Audience: Faculty/Staff - Graduate Students

Contact: Ariel Sowers   (847) 491-7454

Group: Department of Political Science

Category: Academic


Please join the International Relations Speaker Series as they host Professor Zoltán Búzás, Associate Professor of Global Affairs in the Keough School of Global Affairs at the University of Notre Dame.

Throughout the Black Lives Matter protests in the United States, the People’s Republic of China had offered sustained criticisms of US racism. Interestingly, it had also employed these condemnations to oppose US hegemony (global dominance). What does this critical discourse reveal about hegemony, legitimacy, and Sino-American relations? This paper offers an account of racism-based criticisms that aim to undermine the legitimacy of hegemons. It positions the norm of racial equality as a key standard of hegemonic legitimacy, and argues that China’s criticisms of US violations of this norm are discursive attempts to delegitimize US hegemony. To show how exactly this happens, the paper samples over 5,000 articles and applies qualitative content analysis to over 1,300 articles published between 2013 and 2022, primarily in English-language Chinese media. The evidence offers a textured understanding of China’s discursive efforts to delegitimize the US. It demonstrates the centrality of racism-based criticism in this discourse, maps its relationship to other criticisms, and highlights specific delegitimation techniques. Overall, the paper aims to show the promise of incorporating race and racism into hegemonic studies in International Relations. 
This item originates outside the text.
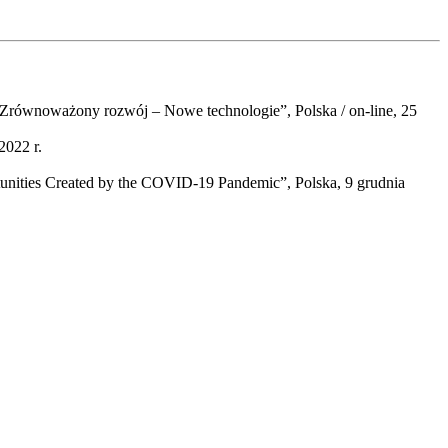
równoważony rozwój – Nowe technologie”, Polska / on-line, 25
2022 r.
unities Created by the COVID-19 Pandemic”, Polska, 9 grudnia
Prof. Búzás holds a PhD in political science from the Ohio State University. Prior to joining Notre Dame, he was an assistant professor of politics at Drexel University in Philadelphia, an Open Society Fellow, and a visiting scholar at McGill University’s Centre for International Peace and Security Studies. Búzás’s book, Evading International Norms: Race and Rights in the Shadow of Legality, centers on human rights behaviors that are awful but lawful. It examines how states violate human rights norms in the shadow of technical legality—a process Búzás calls norm evasion. Based on a wealth of evidence, including more than 160 interviews, the book shows that the expulsion of Roma immigrants from France and the school segregation of Roma children in the Czech Republic violated the norm of racial equality in a technically legal fashion.